У петровского разворота на Запад много следствий. Среди прочих немаловажное — резкое изменение отношения дворянской элиты, которая стремительно вестернизировалась, к древнерусским памятникам. То, чем вчера еще восхищались, стало вдруг вызывать неловкость, если не стыд, превратилось в свидетельство «прежнего варварства».

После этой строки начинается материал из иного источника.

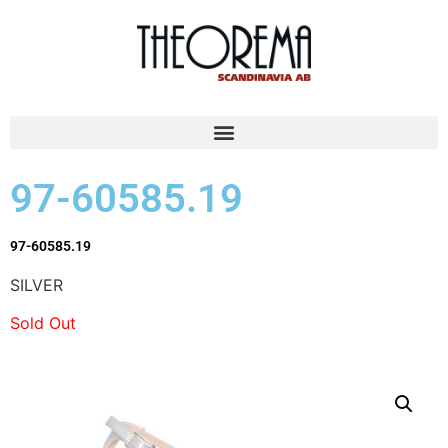
97-60585.19
97-60585.19
SILVER
Sold Out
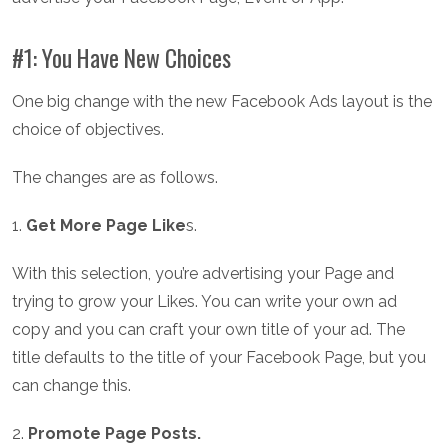
#1: You Have New Choices
One big change with the new Facebook Ads layout is the
choice of objectives.
The changes are as follows.
1.
Get More Page Like
s.
With this selection, you’re advertising your Page and
trying to grow your Likes. You can write your own ad
copy and you can craft your own title of your ad. The
title defaults to the title of your Facebook Page, but you
can change this.
2.
Promote Page Posts.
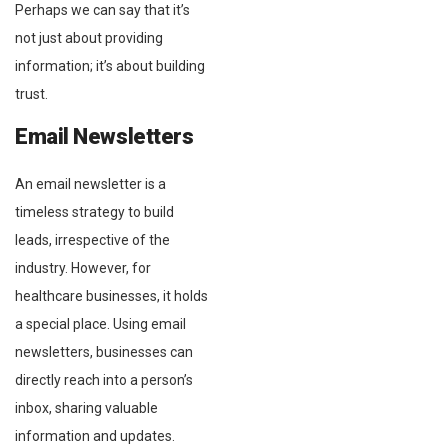
Perhaps we can say that it’s
not just about providing
information; it’s about building
trust.
Email Newsletters
An email newsletter is a
timeless strategy to build
leads, irrespective of the
industry. However, for
healthcare businesses, it holds
a special place. Using email
newsletters, businesses can
directly reach into a person’s
inbox, sharing valuable
information and updates.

Разумеется, сохранению памятников это все не способствовало. И в XVIII, и в течение большей части XIX века к средневековой церкви могли запросто пристроить портик с колоннами в античном — вернее, конечно, в классицистическом вкусе. Свято при этом веря, что не уродуют, а украшают. Возвести рядом со старым храмом новомодную колокольню, не задумываясь о том, как эти два здания смотрятся вместе, — совсем обычное дело. Понятно ведь — просвещенному человеку понятно! — что настоящим шедевром является новодел, а не приземистая церквушка, появившаяся веке этак в шестнадцатом. А то и в домоногольские времена (не преувеличение вовсе, чуть дальше будут доказательства). Приземистую церквушку и разобрать не жалко, чтобы очистить место для нового — были бы деньги.

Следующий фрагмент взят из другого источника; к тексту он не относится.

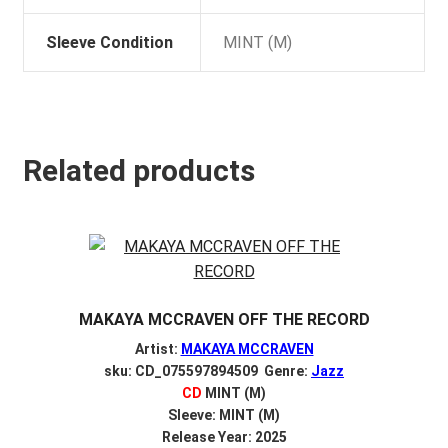
Sleeve Condition
MINT (M)
Related products
MAKAYA MCCRAVEN OFF THE RECORD
Artist:
MAKAYA MCCRAVEN
sku: CD_075597894509 Genre:
Jazz
CD
MINT (M)
Sleeve: MINT (M)
Release Year: 2025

Чудом избежал тотальной перестройки московский Кремль, и только чрезмерная дороговизна не дала реализовать грандиозный проект по замене старинных икон во всех церквях империи (!) на новые, сделанные по западной моде. Навык понимать красоту икон точно так же был утерян и вернулся не вдруг, и только ближе к началу ХХ века появились и настоящие знатоки, и научные методы реставрации.
Моду на «русское» пытались возродить — или, точнее, ввести, — славянофилы, но действовали они почти наугад, и часто их потуги производили комический эффект. Бар-бородачей в «исконно-русских» костюмах и мурмолках простой народ на улицах принимал за персов, а величайшим шедевром русской (и мировой! — мы ведь на меньшее не привыкли соглашаться) религиозной живописи вождь славянофилов Алексей Хомяков искренне считал «Явление Христа народу» кисти Иванова.

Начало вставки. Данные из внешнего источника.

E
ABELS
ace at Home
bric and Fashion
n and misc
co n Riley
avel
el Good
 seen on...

Но постепенно настоящие знатоки все-таки появлялись. Приходило понимание, что памятники допетровских времен имеют не только историческую ценность, что в них — своя эстетика и своя красота. И своя особая мудрость. И что нужно спасать уцелевшее.
И, конечно, это было прежде всего делом энтузиастов.
Ученик фотографа
Одним из таких энтузиастов и был человек, о котором сегодня пойдет речь, — Иван Федорович Барщевский. Человек, кстати, вполне передовой, с детства интересовавшийся техническими новинками.